Fanconi anemia is clinically typified by susceptibility to bone marrow failure, leukemia, different types of solid tumors, and a strongly reduced life expectancy of the affected persons.

Fanconi anemia (FA) is a rare recessive genetically heterogeneous chromosomal instability disorder with both autosomal and X-linked inheritance and all reported cases so far have displayed a recessive mode of inheritance. FA is characterized by multiple congenital abnormalities, hematological defects and a high predisposition to a diversity of cancers, including childhood acute myeloid leukemia and head and neck cancers.

An international team of scientists led by those at the Institute for Systems Biology (Seattle, WA, USA) used advanced whole genome sequencing as well as other cell and molecular biology techniques. Genomic DNA was isolated from lymphoblastoid cell lines of the patient, the healthy sibling and the parents and whole genomic sequencing performed. Mutation confirmation by Sanger sequencing was done by direct sequencing of polymerase chain reaction (PCR) products.

Samples were analyzed with an ABI 3730 DNA analyzer (Applied Biosystems; Foster City, CA, USA). Other techniques used included cell cultures and transformations, growth inhibition analysis, cell viability assays, protein analysis, protein expression and purification, and cell cycle analysis which were performed subsequently by flow cytometry using a Particle Analyzing System (PAS, Partec; Görlitz, Germany). D-loop formation, ATPase, DNA-binding assays were also carried out. Scanning force microscopy images were obtained on a NanoScope IIIa (Digital Instruments; Santa Barbara, CA, USA).

The scientists found a de novo g.41022153G>A; p.Ala293Thr (NM_002875) missense mutation in one allele of the homologous recombination DNA repair gene RAD51 in an FA-like patient. This heterozygous mutation causes a novel FA subtype, “FA-R,” which appears to be the first subtype of FA caused by a dominant-negative mutation. The patient, who features microcephaly and mental retardation, has reached adulthood without the typical bone marrow failure and pediatric cancers.

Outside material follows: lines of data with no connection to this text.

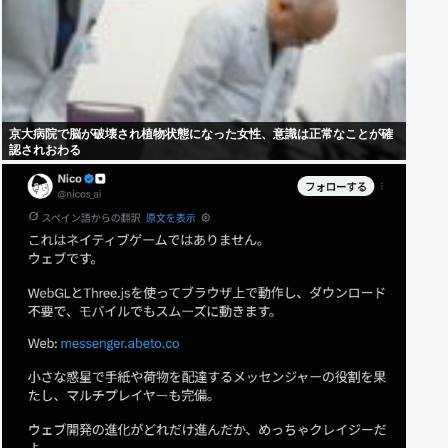
京大病院で脳が破壊され植物状態になった女性、意識は正常なことが確
認されおわる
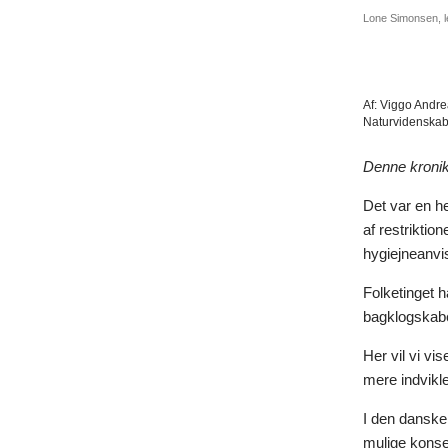
Lone Simonsen, le
Af:
Viggo Andreas
Naturvidenskab
Denne kronik 
Det var en h
af restriktio
hygiejneanvi
Folketinget h
bagklogskab
Her vil vi v
mere indvikl
I den danske 
mulige konse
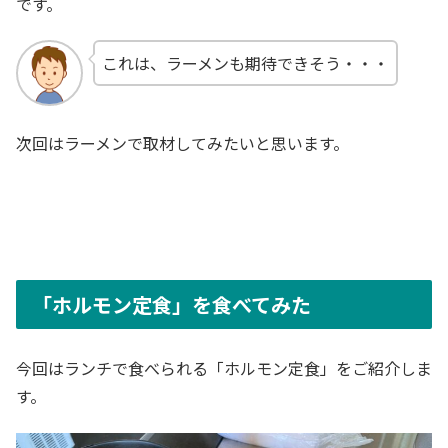
です。
これは、ラーメンも期待できそう・・・
次回はラーメンで取材してみたいと思います。
「ホルモン定食」を食べてみた
今回はランチで食べられる「ホルモン定食」をご紹介しま
す。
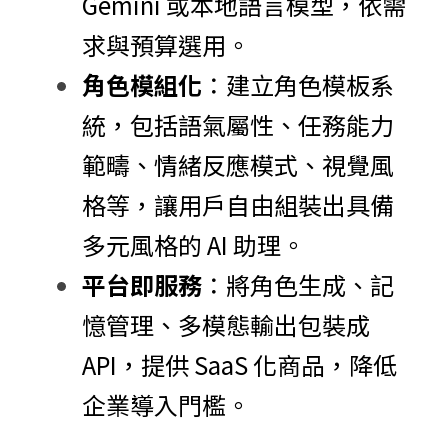
Gemini 或本地語言模型，依需
求與預算選用。
角色模組化
：建立角色模板系
統，包括語氣屬性、任務能力
範疇、情緒反應模式、視覺風
格等，讓用戶自由組裝出具備
多元風格的 AI 助理。
平台即服務
：將角色生成、記
憶管理、多模態輸出包裝成 
API，提供 SaaS 化商品，降低
企業導入門檻。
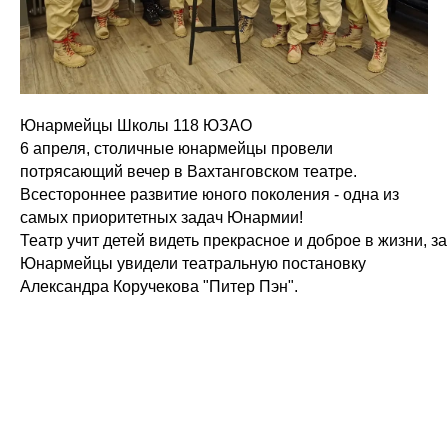
Юнармейцы Школы 118 ЮЗАО
6 апреля, столичные юнармейцы провели
потрясающий вечер в Вахтанговском театре.
Всестороннее развитие юного поколения - одна из
самых приоритетных задач Юнармии!
Театр учит детей видеть прекрасное и доброе в жизни, 
Юнармейцы увидели театральную постановку
Александра Коручекова "Питер Пэн".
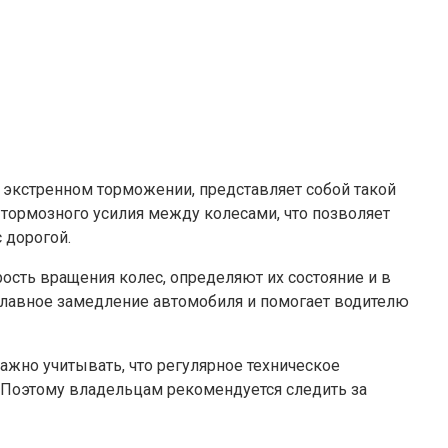
 экстренном торможении, представляет собой такой
тормозного усилия между колесами, что позволяет
 дорогой.
ость вращения колес, определяют их состояние и в
плавное замедление автомобиля и помогает водителю
ажно учитывать, что регулярное техническое
Поэтому владельцам рекомендуется следить за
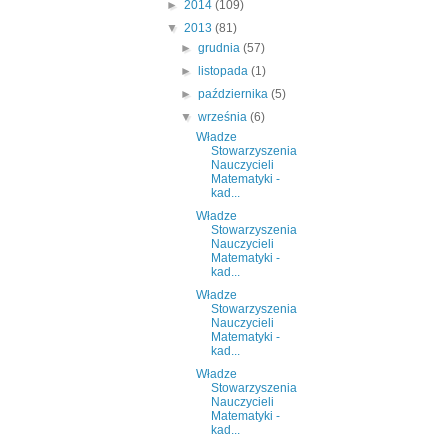
►
2014
(109)
▼
2013
(81)
►
grudnia
(57)
►
listopada
(1)
►
października
(5)
▼
września
(6)
Władze
Stowarzyszenia
Nauczycieli
Matematyki -
kad...
Władze
Stowarzyszenia
Nauczycieli
Matematyki -
kad...
Władze
Stowarzyszenia
Nauczycieli
Matematyki -
kad...
Władze
Stowarzyszenia
Nauczycieli
Matematyki -
kad...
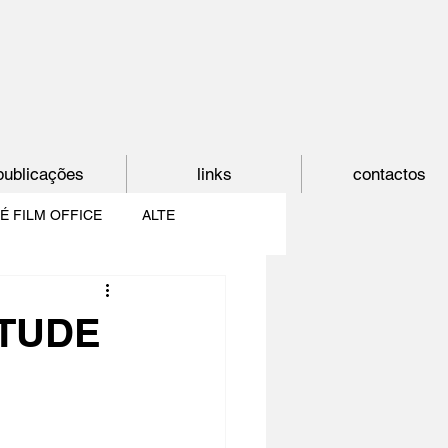
publicações
links
contactos
É FILM OFFICE
ALTE
E
SHORTCUT
NTUDE
PAÍS DO CINEMA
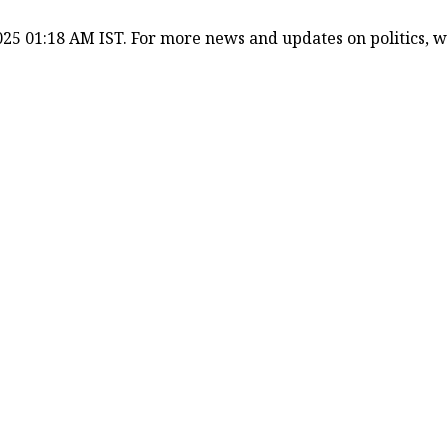
25 01:18 AM IST. For more news and updates on politics, wor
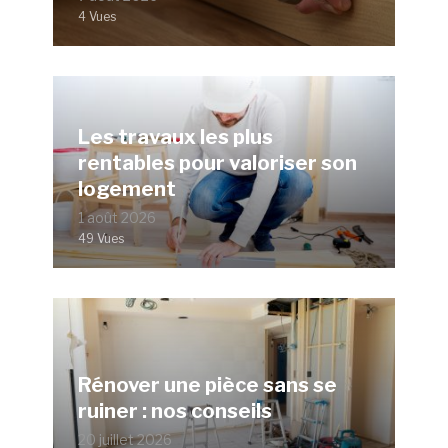
4 Vues
Les travaux les plus
rentables pour valoriser son
logement
1 août 2026
49 Vues
Rénover une pièce sans se
ruiner : nos conseils
20 juillet 2026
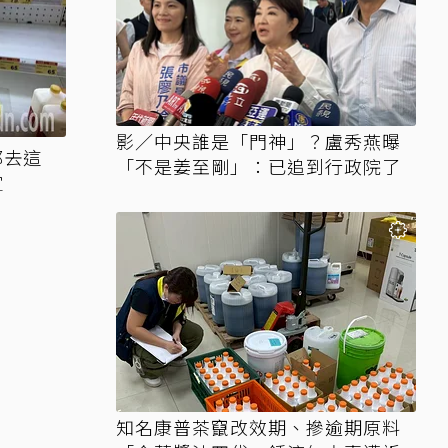
影／中央誰是「門神」？盧秀燕曝
都去這
「不是姜至剛」：已追到行政院了
宜
知名康普茶竄改效期、摻逾期原料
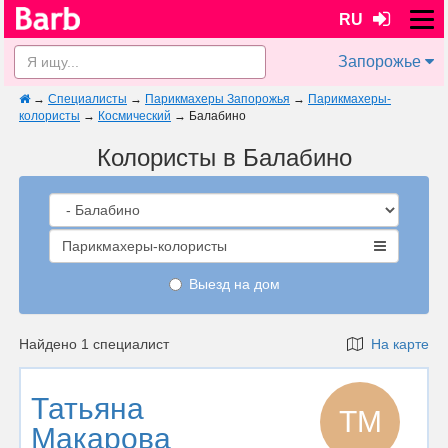
RU
Запорожье
→
Специалисты
→
Парикмахеры Запорожья
→
Парикмахеры-
колористы
→
Космический
→
Балабино
Колористы в Балабино
Парикмахеры-колористы
Выезд на дом
Найдено 1 специалист
На карте
Татьяна
ТМ
Макарова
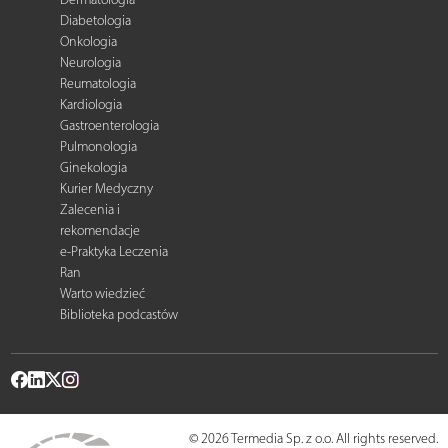
Diabetologia
Onkologia
Neurologia
Reumatologia
Kardiologia
Gastroenterologia
Pulmonologia
Ginekologia
Kurier Medyczny
Zalecenia i
rekomendacje
e-Praktyka Leczenia
Ran
Warto wiedzieć
Biblioteka podcastów
© 2026 Termedia Sp. z o.o. All rights reserved.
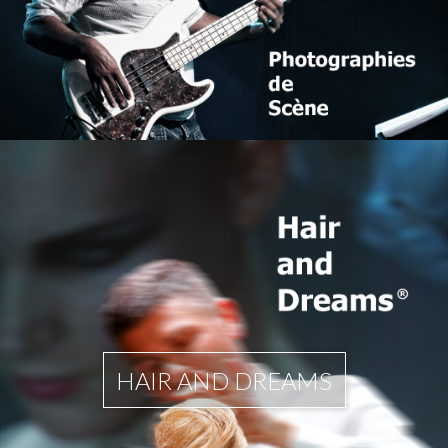
HAIR AND DREAMS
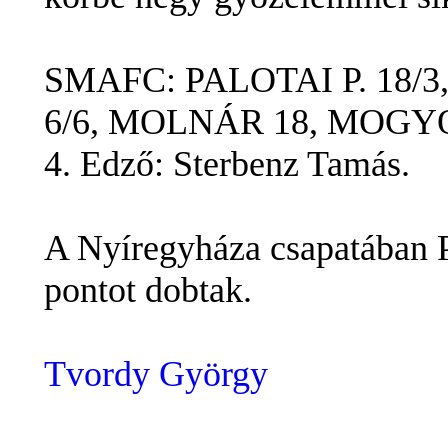
SMAFC: PALOTAI P. 18/3,
6/6, MOLNÁR 18, MOGYORÓ
4. Edző: Sterbenz Tamás.
A Nyíregyháza csapatában P
pontot dobtak.
Tvordy György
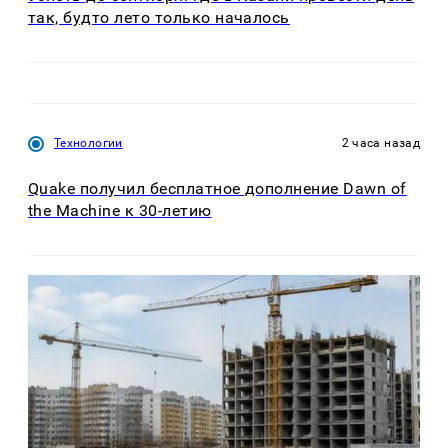
так, будто лето только началось
Технологии
2 часа назад
Quake получил бесплатное дополнение Dawn of
the Machine к 30-летию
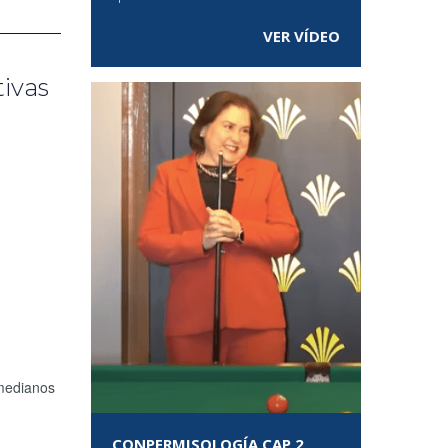
VER VÍDEO
tivas
 medianos
CONPERMISOLOGÍA CAP 2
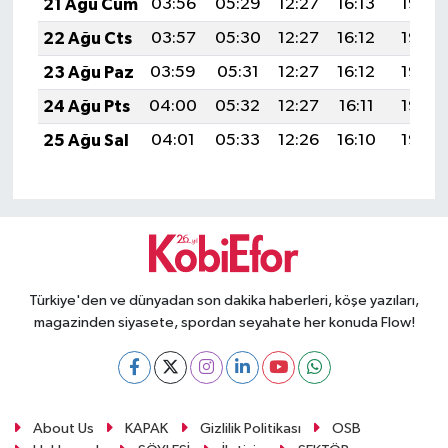
21 Ağu Cum
03:56
05:29
12:27
16:13
19:16
22 Ağu Cts
03:57
05:30
12:27
16:12
19:15
23 Ağu Paz
03:59
05:31
12:27
16:12
19:13
24 Ağu Pts
04:00
05:32
12:27
16:11
19:12
25 Ağu Sal
04:01
05:33
12:26
16:10
19:10
Türkiye'den ve dünyadan son dakika haberleri, köşe yazıları,
magazinden siyasete, spordan seyahate her konuda Flow!
About Us
KAPAK
Gizlilik Politikası
OSB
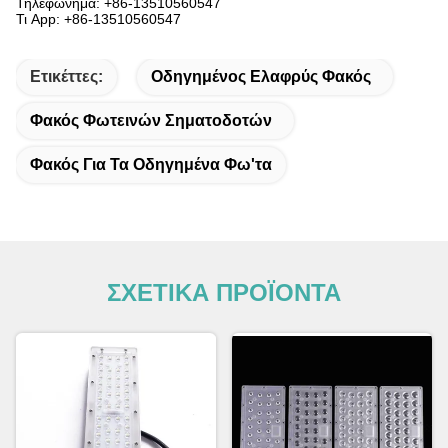
Τηλεφώνημα: +86-13510560547
Τι App: +86-13510560547
Ετικέττες:
Οδηγημένος Ελαφρύς Φακός
Φακός Φωτεινών Σηματοδοτών
Φακός Για Τα Οδηγημένα Φω'τα
ΣΧΕΤΙΚΑ ΠΡΟΪΟΝΤΑ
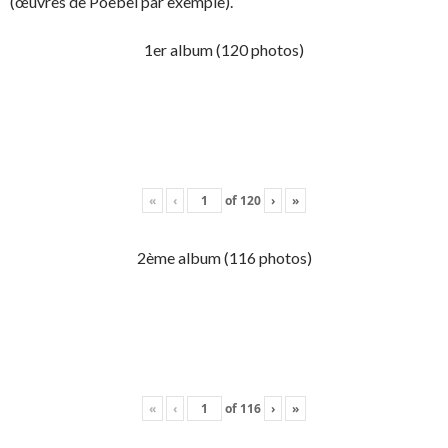
(œuvres de Poebel par exemple).
1er album (120 photos)
«
‹
of
120
›
»
2ème album (116 photos)
«
‹
of
116
›
»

Patrick May, PhD, a coauthor of the study, said, “The particular mutation in this patient was a surprise to us. It occurred only in one of the two RAD51 gene copies, which every person carries in the genome, but every RAD51 gene copy was normal in the child´s parents. In consequence the protein with the altered amino acid sequence due to the mutation interfered with the activity of the normal protein. These are the reasons why the child is affected by Fanconi Anemia although his or her relatives are not carrier of the mutation.” The study was published on December 18, 2015, in the journal Nature Communications.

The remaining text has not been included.